From shimmering shoreline strolls to heart-stopping viewing platform vistas, and underground cave adventures to thrilling waterfall hikes, there’s something for every traveler. So set aside a full day and let our expert guide lead the way to the best things to do in Hallstatt!

Best Things to Do in Hallstatt

Hallstätter Lake Stroll

Take a leisurely walk along the waterfront as it’s the perfect starting point to explore the scenic village. You’ll be greeted with rustic gabled houses that cast shimmering reflections onto the glassy waters of the lake, graceful swans, and old wooden boats that add to the charming ambiance. It’s an experience that stands on its own! 

The entire village can be easily explored within 20 minutes on foot, but don’t be surprised if you find yourself pausing every few steps to capture that perfect postcard-perfect shot. And just in case you can’t locate the renowned Hallstatt viewpoint, don’t worry; we’ve got you covered with its exact location included in our map below.

If you want to get out on the water, you can rent a boat or hop on a traditionally crafted wooden salt boat for a themed cruise.

Old Town & Market Square (Marktplatz)

The Market Square is the lively and bustling hub of the village, hosting open-air concerts and cultural events that bring the community together. Its centerpiece is the mighty Holy Trinity statue, towering over the square, while around it, you’ll discover charming cafés and the striking Gothic-style Lutheran Church

As you explore the Market Square, you’ll notice a unique feature – colorful stone houses that stand out from the traditional timber buildings that Hallstatt is known for. They were built in the wake of a devastating fire that struck the village in 1750, reducing the majority of the square to ash and rubble and destroying 35 houses at the center.

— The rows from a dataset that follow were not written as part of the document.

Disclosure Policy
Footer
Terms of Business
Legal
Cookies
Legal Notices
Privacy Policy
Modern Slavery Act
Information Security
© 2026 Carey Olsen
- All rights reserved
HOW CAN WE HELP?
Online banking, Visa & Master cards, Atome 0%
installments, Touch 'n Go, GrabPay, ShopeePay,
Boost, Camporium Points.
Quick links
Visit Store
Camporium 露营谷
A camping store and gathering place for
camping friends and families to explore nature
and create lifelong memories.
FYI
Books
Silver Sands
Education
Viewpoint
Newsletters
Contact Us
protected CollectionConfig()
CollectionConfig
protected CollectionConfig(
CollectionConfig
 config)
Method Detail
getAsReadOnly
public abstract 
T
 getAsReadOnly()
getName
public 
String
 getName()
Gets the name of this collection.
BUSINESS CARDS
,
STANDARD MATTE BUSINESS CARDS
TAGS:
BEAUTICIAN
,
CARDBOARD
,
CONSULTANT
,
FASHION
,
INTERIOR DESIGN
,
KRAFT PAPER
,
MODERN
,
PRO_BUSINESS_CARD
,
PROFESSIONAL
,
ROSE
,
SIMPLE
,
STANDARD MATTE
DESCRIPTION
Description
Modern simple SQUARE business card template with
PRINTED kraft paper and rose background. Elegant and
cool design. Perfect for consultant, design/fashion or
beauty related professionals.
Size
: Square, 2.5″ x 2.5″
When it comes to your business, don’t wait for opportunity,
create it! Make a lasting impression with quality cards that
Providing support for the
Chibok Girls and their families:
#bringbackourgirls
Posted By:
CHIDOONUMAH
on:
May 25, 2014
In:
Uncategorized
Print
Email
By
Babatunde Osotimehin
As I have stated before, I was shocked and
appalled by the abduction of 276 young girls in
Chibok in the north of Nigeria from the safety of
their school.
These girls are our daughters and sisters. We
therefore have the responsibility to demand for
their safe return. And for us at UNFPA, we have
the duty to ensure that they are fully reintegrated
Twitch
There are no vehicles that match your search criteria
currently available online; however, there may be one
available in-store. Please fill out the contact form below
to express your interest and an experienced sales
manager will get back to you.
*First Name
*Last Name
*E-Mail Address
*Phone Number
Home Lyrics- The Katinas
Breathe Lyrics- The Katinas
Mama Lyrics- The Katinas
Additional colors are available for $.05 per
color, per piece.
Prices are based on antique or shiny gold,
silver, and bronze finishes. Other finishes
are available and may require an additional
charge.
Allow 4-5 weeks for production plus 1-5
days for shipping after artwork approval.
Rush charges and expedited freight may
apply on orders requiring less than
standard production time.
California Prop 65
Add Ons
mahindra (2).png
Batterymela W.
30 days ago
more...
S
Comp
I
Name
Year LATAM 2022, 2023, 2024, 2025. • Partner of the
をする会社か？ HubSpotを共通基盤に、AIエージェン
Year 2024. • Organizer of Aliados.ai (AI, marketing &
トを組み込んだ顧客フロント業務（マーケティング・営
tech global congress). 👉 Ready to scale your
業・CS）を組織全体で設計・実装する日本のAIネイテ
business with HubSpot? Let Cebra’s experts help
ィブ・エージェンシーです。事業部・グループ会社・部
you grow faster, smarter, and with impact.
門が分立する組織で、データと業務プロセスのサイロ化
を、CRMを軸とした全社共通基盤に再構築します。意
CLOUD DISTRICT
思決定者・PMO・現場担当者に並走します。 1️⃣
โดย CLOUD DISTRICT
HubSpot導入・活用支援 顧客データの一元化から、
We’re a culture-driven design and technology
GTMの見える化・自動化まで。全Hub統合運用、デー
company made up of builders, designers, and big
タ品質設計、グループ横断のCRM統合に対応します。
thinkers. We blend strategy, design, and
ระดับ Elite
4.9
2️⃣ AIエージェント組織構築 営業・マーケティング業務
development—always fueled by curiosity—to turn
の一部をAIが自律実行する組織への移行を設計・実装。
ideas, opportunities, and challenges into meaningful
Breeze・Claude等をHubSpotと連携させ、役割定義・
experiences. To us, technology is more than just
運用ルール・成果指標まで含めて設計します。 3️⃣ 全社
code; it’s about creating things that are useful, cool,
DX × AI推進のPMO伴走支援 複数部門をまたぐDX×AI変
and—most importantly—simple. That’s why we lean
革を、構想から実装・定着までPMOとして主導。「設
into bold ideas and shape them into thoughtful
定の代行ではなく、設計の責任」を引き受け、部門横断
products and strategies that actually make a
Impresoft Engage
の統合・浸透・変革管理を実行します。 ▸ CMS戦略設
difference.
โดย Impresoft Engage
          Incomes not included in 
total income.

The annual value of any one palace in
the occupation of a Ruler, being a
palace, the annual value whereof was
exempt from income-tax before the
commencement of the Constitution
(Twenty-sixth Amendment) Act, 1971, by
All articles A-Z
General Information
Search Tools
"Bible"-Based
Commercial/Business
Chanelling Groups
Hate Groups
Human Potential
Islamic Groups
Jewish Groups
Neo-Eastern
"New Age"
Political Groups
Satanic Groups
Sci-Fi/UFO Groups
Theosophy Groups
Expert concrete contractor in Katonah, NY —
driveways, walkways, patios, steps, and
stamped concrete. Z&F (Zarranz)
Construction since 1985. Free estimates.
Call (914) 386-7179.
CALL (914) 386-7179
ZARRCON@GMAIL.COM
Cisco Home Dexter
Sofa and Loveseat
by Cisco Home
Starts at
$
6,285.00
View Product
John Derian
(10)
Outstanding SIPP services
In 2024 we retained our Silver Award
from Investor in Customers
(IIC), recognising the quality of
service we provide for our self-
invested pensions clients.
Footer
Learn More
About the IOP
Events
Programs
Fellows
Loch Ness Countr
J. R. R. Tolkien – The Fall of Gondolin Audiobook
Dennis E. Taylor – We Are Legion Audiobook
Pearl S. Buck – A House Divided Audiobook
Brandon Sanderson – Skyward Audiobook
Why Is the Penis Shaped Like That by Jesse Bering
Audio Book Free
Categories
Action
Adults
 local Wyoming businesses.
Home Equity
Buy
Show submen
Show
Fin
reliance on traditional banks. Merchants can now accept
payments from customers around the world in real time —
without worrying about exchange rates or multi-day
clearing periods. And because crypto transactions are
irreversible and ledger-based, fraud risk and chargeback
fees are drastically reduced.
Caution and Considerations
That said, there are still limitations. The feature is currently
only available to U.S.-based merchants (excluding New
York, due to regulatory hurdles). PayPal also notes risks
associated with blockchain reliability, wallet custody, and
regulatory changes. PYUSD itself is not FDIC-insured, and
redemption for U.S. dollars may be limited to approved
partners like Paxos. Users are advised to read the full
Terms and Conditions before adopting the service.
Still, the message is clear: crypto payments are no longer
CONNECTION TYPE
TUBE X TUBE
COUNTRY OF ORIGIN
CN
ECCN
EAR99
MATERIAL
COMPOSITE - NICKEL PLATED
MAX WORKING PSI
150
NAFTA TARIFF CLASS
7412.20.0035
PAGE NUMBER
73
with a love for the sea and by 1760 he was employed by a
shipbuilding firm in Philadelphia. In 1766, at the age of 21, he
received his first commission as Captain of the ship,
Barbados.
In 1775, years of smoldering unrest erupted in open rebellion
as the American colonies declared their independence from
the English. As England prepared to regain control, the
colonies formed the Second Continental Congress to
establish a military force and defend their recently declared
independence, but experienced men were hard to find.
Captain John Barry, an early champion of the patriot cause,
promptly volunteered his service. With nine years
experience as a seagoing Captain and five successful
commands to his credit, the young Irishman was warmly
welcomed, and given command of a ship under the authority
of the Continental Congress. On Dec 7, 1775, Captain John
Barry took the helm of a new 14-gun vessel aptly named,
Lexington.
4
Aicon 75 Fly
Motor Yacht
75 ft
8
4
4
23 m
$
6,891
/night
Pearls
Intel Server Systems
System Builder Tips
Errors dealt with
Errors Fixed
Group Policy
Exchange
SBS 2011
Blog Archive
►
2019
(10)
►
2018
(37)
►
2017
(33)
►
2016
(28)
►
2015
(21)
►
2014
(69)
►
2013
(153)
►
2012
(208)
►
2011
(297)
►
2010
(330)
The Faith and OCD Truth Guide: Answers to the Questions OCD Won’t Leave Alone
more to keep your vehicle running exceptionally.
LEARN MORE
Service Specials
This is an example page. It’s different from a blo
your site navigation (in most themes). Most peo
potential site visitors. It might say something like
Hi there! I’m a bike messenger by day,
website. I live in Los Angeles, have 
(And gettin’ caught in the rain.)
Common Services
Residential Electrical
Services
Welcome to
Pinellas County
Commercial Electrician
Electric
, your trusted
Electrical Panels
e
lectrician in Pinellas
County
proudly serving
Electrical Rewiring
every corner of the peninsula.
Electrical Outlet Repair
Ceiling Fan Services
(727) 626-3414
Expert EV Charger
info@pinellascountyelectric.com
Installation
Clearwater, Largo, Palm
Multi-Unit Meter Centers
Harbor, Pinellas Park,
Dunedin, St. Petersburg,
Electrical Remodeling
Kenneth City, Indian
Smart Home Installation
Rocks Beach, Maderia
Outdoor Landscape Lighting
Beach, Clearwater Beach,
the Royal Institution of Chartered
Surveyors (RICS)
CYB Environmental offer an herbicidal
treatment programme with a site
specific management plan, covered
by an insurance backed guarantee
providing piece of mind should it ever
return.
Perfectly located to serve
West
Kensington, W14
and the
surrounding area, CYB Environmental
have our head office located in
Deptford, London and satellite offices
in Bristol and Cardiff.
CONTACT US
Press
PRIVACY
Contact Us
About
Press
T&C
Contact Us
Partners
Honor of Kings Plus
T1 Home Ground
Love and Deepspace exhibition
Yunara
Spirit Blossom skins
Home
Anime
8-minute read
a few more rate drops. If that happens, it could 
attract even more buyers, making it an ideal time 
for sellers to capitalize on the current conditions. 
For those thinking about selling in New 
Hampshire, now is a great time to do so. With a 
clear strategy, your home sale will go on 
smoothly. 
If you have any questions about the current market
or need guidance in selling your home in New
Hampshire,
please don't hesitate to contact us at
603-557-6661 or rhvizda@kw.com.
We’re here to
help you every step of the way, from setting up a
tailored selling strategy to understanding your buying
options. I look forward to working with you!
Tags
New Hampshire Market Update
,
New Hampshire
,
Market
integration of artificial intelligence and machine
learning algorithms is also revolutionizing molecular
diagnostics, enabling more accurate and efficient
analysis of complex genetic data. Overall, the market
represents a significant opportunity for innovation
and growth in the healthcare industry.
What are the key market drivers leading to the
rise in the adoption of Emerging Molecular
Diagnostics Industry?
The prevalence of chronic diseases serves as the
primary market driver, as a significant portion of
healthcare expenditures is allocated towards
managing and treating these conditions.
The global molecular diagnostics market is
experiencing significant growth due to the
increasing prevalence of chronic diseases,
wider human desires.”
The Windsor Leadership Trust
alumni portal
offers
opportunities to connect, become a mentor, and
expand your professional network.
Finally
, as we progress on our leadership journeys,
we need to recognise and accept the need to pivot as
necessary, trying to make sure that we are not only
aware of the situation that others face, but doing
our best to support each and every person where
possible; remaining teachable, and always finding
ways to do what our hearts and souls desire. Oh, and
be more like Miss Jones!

Follow the labyrinthine alleys that wind upwards from the square, allowing yourself to lose track of direction as you explore the charming nooks and crannies of the village and soak up the breathtaking views below. 

World Heritage Museum (Welterbemuseum)

The Welterbemuseum provides a wealth of information about the area’s rich cultural heritage, including its prehistoric past, the Celtic culture that once thrived here, and the salt mining industry that has been a vital part of the local economy for over 7,000 years ago. The museum’s exhibits feature artifacts such as tools, pottery, jewelry, and other items of cultural significance. 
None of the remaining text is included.